Jakarta, CyberNews. Kejaksaan Agung (Kejagung) terus mendalami kemungkinan keterlibatan para pejabat struktural yang menjabat saat berkas perkara Gayus Halomoan Tambunan ditangani kejaksaan. Untuk itu pemeriksaan terhadap jaksa peneliti, jaksa penuntut umum, dan para jaksa struktural, kemarin kembali dilangsungkan.
Kepala Pusat Penerangan Hukum Kejagung Didiek Darmanto mengaku belum mengetahui para pejabat struktural yang kembali diperiksa. termasuk apakah Jaksa Agung Muda Tindak Pidana Umum (Jampidum) Kamal Sofyan, juga kembali diperiksa. "Saya belum mendapatkan hasil konfirmasi yang dilakukan pengawasan," katanya, di Jakarta, Senin (12/4).
Seperti diberitakan, Kejagung telah mencopot Asisten Pidana Khusus Kejaksaan Tinggi (Kejati) Jawa Tengah Cirus Sinaga, dan Kepala Kejati Maluku, Poltak Manulang. Saat berkas perkara Gayus ditangani kejaksaan, Cirus merupakan ketua tim jaksa peneliti, sedangkan Poltak merupakan Direktur Prapenuntutan pada Jampidum.
Mengenai kekososngan posisi yang ditinggalkan Cirus dan Poltak, Didiek mengatakan tidak akan menjadi permasalahan. Untuk posisi yang ditinggalkan Cirus, Kepala Kejati Jawa tengah dapat menunjuk pelaksana tugas. Sedangkan tugas dan kewajiban Poltak di Maluku dapat digantikan oleh wakilnya. "Sampai saat ini saya belum mendapat informasi adanya rapat pimpinan untuk pergantian kedua pejabat tersebut," terang pria asal Solo itu.

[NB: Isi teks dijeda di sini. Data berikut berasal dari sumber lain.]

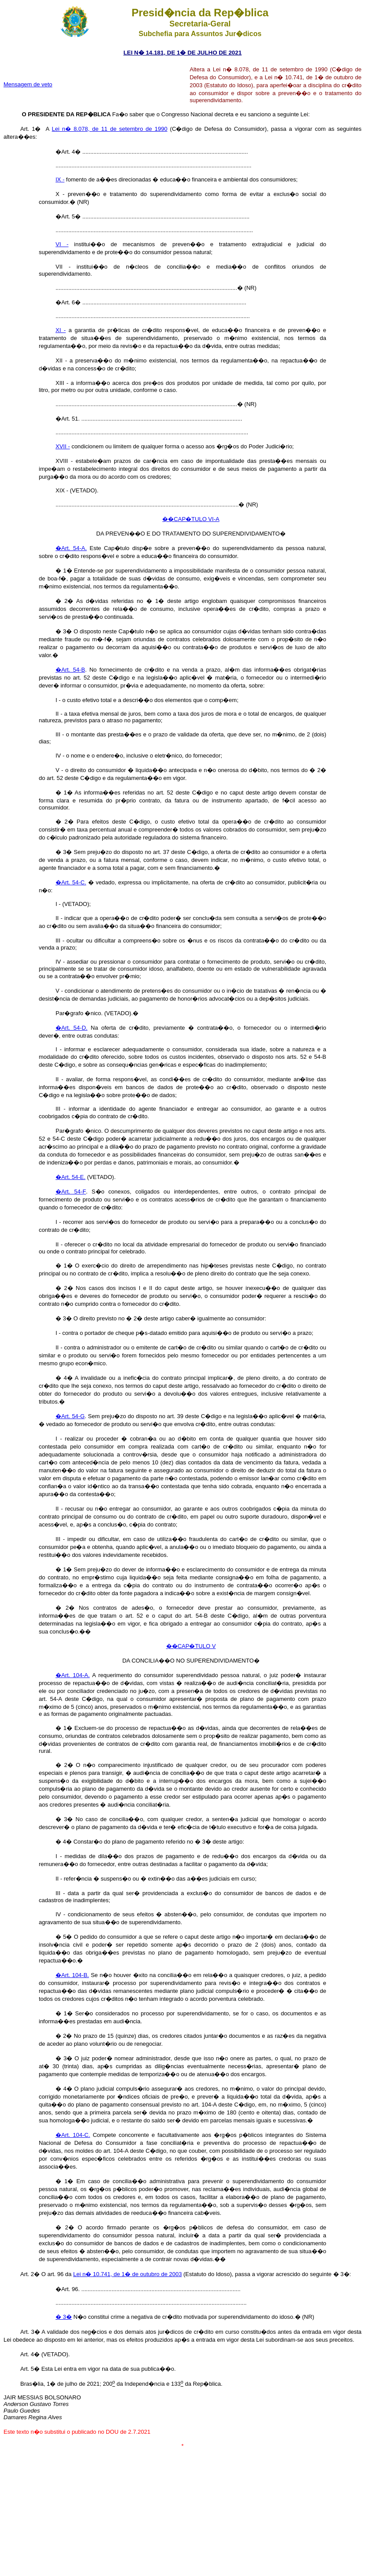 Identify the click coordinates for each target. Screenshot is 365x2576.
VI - (62, 244)
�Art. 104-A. (73, 1675)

Selain melakukan pemeriksaan lanjutan, kemarin Kejagung kembali berkoordinasi dengan Mabes Polri guna meminta waktu agar dapat memeriksa Gayus, dan mantan pengacaranya, Haposan Hutagalung, serta penyidik Polri. "Kami belum dapat kabar kapan kita bisa diberikan waktu untuk bisa meminta keterangan pada pihak tersebut."

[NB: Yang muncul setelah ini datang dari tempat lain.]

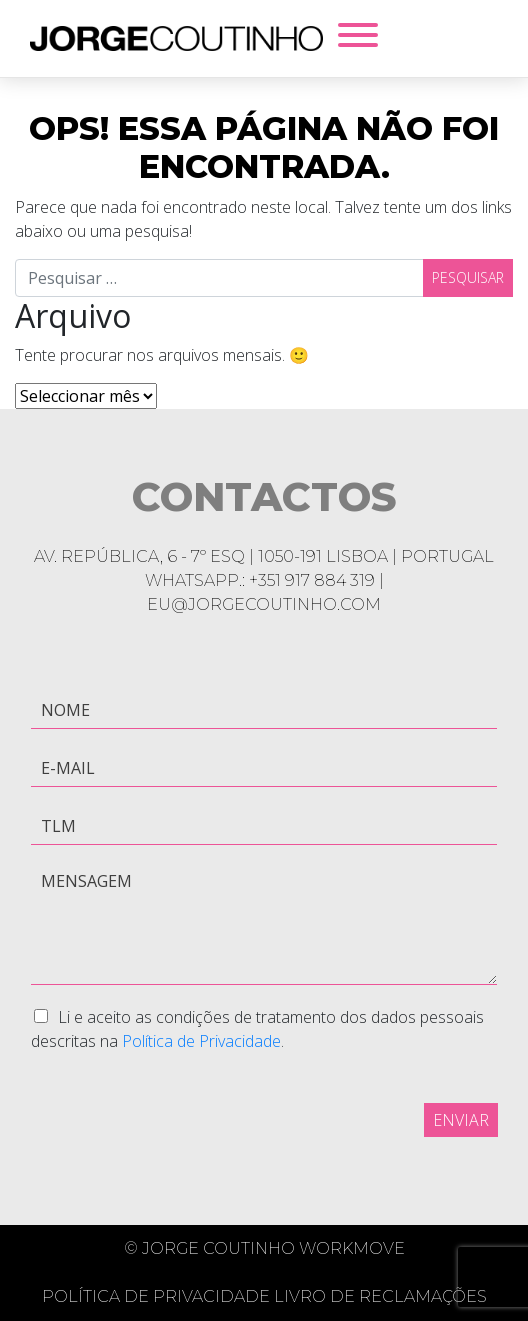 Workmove (352, 1248)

Sementara menanggapi informasi, SJ atau yang diketahui kependekan nama Syahril Johan, yang disebut sebagai mantan staf khusus mantan Jaksa Agung Marzuki Darusman, Didiek menyatakan pihaknya akan memastikan identitas pria itu. Memang benar, Johan merupakan staf khusus Marzuki saat menjabat jaksa agung, namun belum diketahui apakah dia merupakan orang yang sama dengan yang diungkapkan mantan Kepala Badan Reserse Kriminal Polri, Komisaris Susno Duadji, sebagai makelar kasus besar.